One of my coworkers has two sons who are a few years younger than mine. This coworker, who was born and raised in China then came to this country after college, periodically turns to me for explanations about American practices related to school and parenting. For example, I’ve explained birthday party etiquette to her, and what classes a typical middle-school student is likely to take. My favorite was the time I helped her write the “Here’s what my 3rd grader is like, and here’s why you should assign him to the good, strict 4th grade teacher next year and not the relaxed, self-esteem-boosting 4th grade teacher, but we need to phrase it differently since you don’t technically allow us to request specific teachers” letter to her son’s school. (Ah, the joy of elementary school class placement in a middle-class suburb.)
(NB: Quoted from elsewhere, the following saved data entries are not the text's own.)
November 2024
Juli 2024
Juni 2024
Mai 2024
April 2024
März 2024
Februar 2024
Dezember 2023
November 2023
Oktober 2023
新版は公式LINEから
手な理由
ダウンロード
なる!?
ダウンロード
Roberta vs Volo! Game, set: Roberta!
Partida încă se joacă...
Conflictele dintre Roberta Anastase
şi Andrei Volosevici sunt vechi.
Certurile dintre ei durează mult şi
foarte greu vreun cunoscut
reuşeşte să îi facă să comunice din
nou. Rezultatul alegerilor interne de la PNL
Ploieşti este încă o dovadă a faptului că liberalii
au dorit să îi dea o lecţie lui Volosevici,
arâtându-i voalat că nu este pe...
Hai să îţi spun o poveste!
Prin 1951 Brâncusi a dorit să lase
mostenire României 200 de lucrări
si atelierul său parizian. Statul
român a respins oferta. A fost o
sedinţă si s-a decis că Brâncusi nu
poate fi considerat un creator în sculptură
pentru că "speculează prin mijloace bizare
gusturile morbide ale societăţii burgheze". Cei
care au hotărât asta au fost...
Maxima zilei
A couple weeks ago, I asked how her older son was doing in middle school. She said he’d had a band concert recently that went really well, then continued, “The band teacher, the kids say she is lesbian. And when she thanked people at the concert for giving their support, she said ‘Thank you to my wife.’ I felt so uncomfortable!”
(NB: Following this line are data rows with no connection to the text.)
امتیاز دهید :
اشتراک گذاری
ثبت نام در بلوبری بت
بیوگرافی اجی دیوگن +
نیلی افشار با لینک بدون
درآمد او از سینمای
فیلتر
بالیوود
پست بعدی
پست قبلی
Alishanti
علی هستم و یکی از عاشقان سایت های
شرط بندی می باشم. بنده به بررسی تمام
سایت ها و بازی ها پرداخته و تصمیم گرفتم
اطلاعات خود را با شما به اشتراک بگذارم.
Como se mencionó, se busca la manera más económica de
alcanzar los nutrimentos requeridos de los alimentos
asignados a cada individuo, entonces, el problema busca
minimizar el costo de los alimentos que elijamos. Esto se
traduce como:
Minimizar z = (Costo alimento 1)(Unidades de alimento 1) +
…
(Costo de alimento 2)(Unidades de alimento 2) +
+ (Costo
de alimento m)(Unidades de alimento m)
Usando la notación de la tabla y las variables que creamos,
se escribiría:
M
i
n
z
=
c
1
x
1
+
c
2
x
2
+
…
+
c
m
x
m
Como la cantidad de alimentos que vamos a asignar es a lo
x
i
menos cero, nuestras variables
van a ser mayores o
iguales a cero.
It occurred to me that clearly this coworker has no idea I’m a lesbian, and equally clearly this didn’t seem like quite the right time to come out to her.
She continued, “I’m from China, nobody talks about this there. My son says ‘Mom, it’s no big deal,’ but I don’t know. Is everybody here OK with it?”
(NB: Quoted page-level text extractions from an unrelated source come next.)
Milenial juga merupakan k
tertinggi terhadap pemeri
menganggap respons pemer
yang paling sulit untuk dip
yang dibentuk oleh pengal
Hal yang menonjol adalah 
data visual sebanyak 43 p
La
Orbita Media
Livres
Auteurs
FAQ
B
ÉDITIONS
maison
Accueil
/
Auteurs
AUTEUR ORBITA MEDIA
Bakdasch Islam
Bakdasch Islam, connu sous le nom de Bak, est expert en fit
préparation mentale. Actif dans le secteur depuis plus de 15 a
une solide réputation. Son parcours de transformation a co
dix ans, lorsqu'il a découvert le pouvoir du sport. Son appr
I answered honestly, “Well, a lot of people here, especially younger people, are totally fine with it. And some people aren’t OK with it, and some people are changing how they feel about it. That’s why you hear so much about it in politics, like what Obama said recently about changing how he feels.”
She said, “I would have felt better if she said ‘partner’ instead of ‘wife.’ But ‘wife’ must mean she is already married.”
I replied, “Yes, it probably does mean she is already married. And if she had thanked a husband instead of her wife, nobody would have thought anything about it. She just wants to be able to talk about her family the way anybody else would.”
She nodded, and I could see her understanding grow as she thought that over, and we both went back to work.
Obama’s recent announcement that he finally supports same-sex marriage had left me feeling angry and frustrated. It wasn’t just because it’s taken so long for someone in power, and someone who wanted my vote, to decide I deserve equal rights, but also because I’m expected to feel grateful he’s finally “evolved” enough to say it. His statements have never seemed like anything more than a political power play.
But my coworker, who talked about how the teacher’s statement made her feel, but never once indicated she thought the teacher shouldn’t have been allowed to say it, and who acknowledged this a topic she’s never discussed – it was wonderful to see her genuinely grappling with the concept, and then the understanding and a bit more acceptance spread across her face.
And also wonderful that her preteen son is giving her exactly the same message at home.